#### [Try it]
Lines containing the word "maison" are to be copied from the data below.

#### [Exercise data]

######

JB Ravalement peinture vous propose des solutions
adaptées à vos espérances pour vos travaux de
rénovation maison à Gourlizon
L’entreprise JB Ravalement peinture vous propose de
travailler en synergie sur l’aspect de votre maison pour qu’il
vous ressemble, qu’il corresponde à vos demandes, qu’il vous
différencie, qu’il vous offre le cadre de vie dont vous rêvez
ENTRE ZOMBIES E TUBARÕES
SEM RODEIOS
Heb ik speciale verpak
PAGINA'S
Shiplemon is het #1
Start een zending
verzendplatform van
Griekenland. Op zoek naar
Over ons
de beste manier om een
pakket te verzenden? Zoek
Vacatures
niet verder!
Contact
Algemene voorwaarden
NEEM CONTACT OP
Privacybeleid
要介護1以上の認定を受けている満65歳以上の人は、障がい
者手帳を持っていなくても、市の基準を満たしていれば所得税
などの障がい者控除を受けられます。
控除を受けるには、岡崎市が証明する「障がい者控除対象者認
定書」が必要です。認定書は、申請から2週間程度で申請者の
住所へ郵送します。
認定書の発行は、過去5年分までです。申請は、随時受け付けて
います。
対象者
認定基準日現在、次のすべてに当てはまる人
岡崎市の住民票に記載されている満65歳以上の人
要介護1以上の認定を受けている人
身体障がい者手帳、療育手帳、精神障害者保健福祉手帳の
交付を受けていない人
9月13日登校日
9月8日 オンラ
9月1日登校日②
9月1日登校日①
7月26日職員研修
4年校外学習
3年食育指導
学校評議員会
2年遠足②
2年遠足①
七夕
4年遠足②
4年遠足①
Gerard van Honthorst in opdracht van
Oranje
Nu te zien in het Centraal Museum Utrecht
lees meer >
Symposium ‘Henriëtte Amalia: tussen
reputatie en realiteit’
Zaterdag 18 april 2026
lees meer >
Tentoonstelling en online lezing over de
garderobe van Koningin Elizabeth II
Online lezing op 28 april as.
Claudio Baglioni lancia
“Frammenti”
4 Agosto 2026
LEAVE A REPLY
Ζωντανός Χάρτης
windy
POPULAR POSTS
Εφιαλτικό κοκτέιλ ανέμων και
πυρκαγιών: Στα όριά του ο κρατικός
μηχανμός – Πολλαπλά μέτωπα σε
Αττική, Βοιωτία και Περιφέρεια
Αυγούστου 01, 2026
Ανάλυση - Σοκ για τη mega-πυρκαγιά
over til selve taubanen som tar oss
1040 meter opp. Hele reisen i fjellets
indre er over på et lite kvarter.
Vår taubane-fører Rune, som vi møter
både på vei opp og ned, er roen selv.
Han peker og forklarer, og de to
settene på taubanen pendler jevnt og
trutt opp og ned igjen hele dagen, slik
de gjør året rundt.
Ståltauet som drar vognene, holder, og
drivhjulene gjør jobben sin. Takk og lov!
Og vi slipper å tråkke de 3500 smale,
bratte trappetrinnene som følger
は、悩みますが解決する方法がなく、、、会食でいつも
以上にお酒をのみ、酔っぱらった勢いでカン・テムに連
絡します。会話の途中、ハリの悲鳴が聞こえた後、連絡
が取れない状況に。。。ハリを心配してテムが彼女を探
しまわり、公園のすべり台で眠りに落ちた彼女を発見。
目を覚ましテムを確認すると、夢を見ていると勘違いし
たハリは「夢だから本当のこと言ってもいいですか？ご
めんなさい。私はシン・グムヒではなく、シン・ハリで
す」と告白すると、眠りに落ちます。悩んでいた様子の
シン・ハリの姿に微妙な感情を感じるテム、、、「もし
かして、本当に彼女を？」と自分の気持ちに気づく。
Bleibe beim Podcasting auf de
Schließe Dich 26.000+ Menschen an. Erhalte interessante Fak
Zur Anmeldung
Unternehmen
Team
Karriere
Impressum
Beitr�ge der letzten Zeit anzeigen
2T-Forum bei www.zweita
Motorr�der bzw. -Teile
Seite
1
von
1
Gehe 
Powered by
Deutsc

######

#### [Exercise output]
rénovation maison à Gourlizon
travailler en synergie sur l’aspect de votre maison pour qu’il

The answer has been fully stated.